While I hate to jinx these guys by foisting the supergroup label on them, Drums of Death does have that certain…something. DJ Spooky’s turntables & beats are matched up against the killer riffs of Slayer drummer Dave Lombardo. Toss in Public Enemy’s Chuck D and scorch guitarist Vernon Reid and you’ve got one massive stack of throbbing musicology.
To be perfectly honest here, I’ve never given Slayer an honest listen. Early exposures to thrash metal left me cold. I can’t remember who the band was (undoubtedly played from some cassette pressed into my hands by my late, metal-obsessed nephew, a kid who would think nothing of enjoying a little Cannibal Corpse while snarfing down his Cheerios), but the hyperactive rhythm section seemed very one dimensional. The drummer’s tone so thin that the supposed ominous nature of the music was washed out completely.
All it took though, was ten seconds of “Brother’s Gonna Work It Out” to put my ears squarely in the Dave Lombardo camp. The guy can flat-out play. Rigid martial beats. Funk & syncopated breaks. All of it. Just check out the scratchin’ ‘table vs. the blistering drums workout of “Incipit Zarathustra”. A pretty thrilling dialog.

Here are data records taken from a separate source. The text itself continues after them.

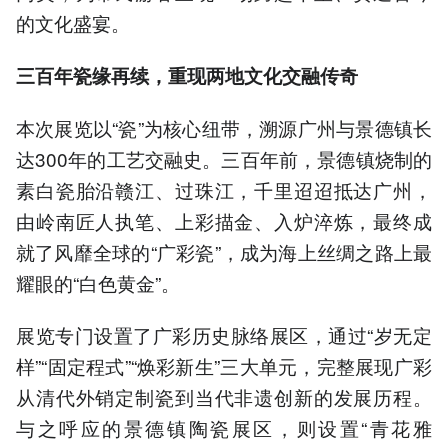
的文化盛宴。
三百年瓷缘再续，重现
两地文化
交融传奇
本次展览以“瓷”为核心纽带，溯源广州与景德镇长
达300年的工艺交融史。三百年前，景德镇烧制的
素白瓷胎沿赣江、过珠江，千里迢迢抵达广州，
由岭南匠人执笔、上彩描金、入炉淬炼，最终成
就了风靡全球的“广彩瓷”，成为海上丝绸之路上最
耀眼的“白色黄金”。
展览专门设置了广彩历史脉络展区，通过“岁无定
样”“固定程式”“焕彩新生”三大单元，完整展现广彩
从清代外销定制瓷到当代非遗创新的发展历程。
与之呼应的景德镇陶瓷展区，则设置“青花雅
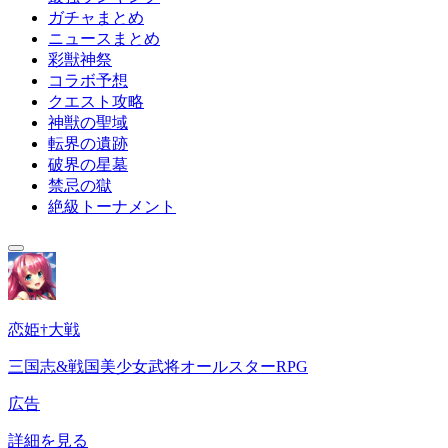
ガチャまとめ
ニュースまとめ
彩獣神祭
コラボ予想
クエスト攻略
神獣の聖域
転界の遺跡
破界の星墓
禁忌の獄
絶級トーナメント
恋姫†大戦
三国志&戦国美少女武将オールスターRPG
広告
詳細を見る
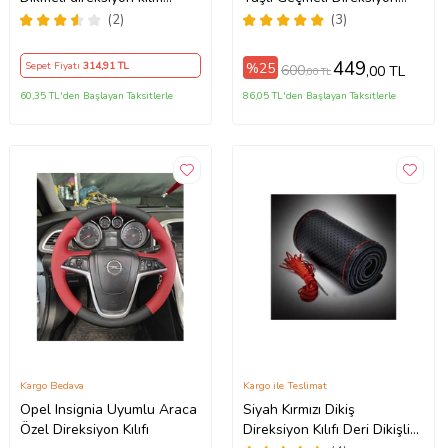
noktalı alkantra gri yüzüklü (
Kılıfı
(2)
(3)
38×10.5CM )
449
%25
Sepet Fiyatı
314
,91 TL
600
,00 TL
,00 TL
60,35 TL'den Başlayan Taksitlerle
86,05 TL'den Başlayan Taksitlerle
Kargo Bedava
Kargo ile Teslimat
Opel Insignia Uyumlu Araca
Siyah Kırmızı Dikiş
Özel Direksiyon Kılıfı
Direksiyon Kılıfı Deri Dikişli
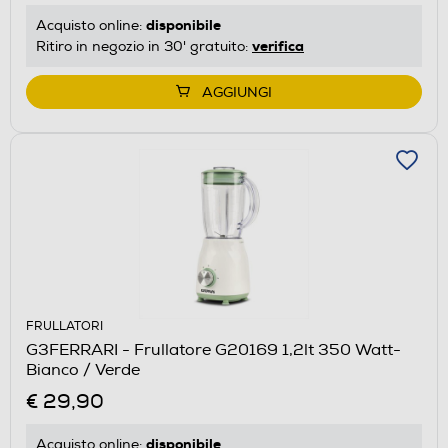
disponibile
Acquisto online:
verifica
Ritiro in negozio in 30' gratuito:
AGGIUNGI
FRULLATORI
G3FERRARI - Frullatore G20169 1,2lt 350 Watt-
Bianco / Verde
€ 29,90
disponibile
Acquisto online:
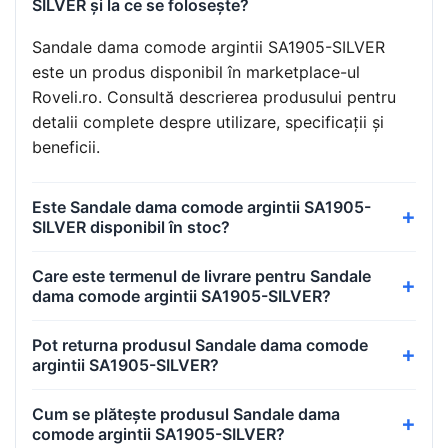
SILVER și la ce se folosește?
Sandale dama comode argintii SA1905-SILVER
este un produs disponibil în marketplace-ul
Roveli.ro. Consultă descrierea produsului pentru
detalii complete despre utilizare, specificații și
beneficii.
Este Sandale dama comode argintii SA1905-
SILVER disponibil în stoc?
Care este termenul de livrare pentru Sandale
dama comode argintii SA1905-SILVER?
Pot returna produsul Sandale dama comode
argintii SA1905-SILVER?
Cum se plătește produsul Sandale dama
comode argintii SA1905-SILVER?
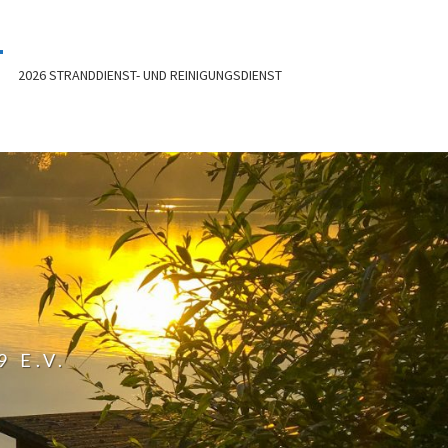
2026 STRANDDIENST- UND REINIGUNGSDIENST
 E.V.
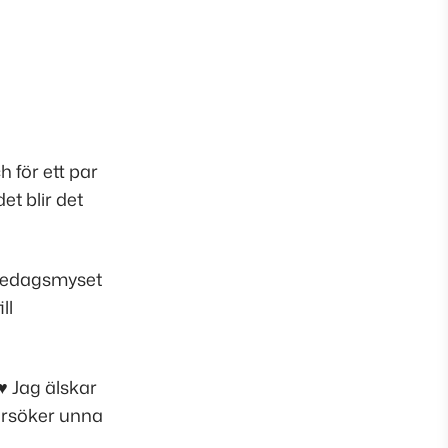
h för ett par
et blir det
 fredagsmyset
ll
♥
Jag älskar
försöker unna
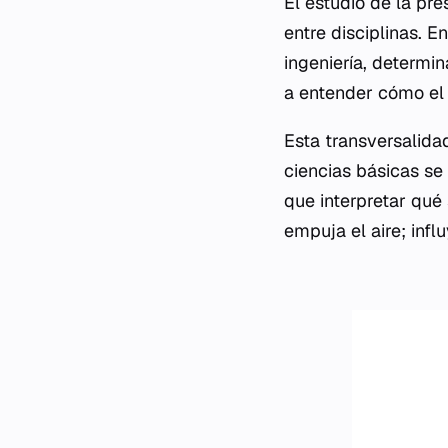
El estudio de la pr
entre disciplinas. E
ingeniería, determin
a entender cómo el 
Esta transversalida
ciencias básicas se
que interpretar qué
empuja el aire; infl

Not everything on Drums of Death is in-your-face furious. There’s the ambience of “A Darker Shade of Bleak”, the loping funk of “Assisted Suicide” (with guest rapper Dalek and background vocals from the great Merideth Monk) and the electronic musical pinball of “Obscure Disorder (Ghosthacked!)”. Maximum space is achieved on “The Art of War”.
When the musical elements coalesce into a pulsing diamond, you will find yourself wishing for a volume setting of 11. The thrashy “Kulter Kreig” reminds me of Praxis (with Reid being far more interesting than Buckethead).
The secret weapon in all of this just might be co-producer Jack Dangers (he of Meat Beat Manifesto fame). Not only does Dangers bring his wide-open ears to the project, he also plays a bunch of instruments including bass and guitar.
One main (and poisoning) ingredient common to most supergroups is the ego. I’m sensing none of that here. No one player gets in the way of any other. So what’s allowed to take shape are the musical thoughts, unencumbered by the wasteful arrogance of “I”.
The results are pretty danged spectacular.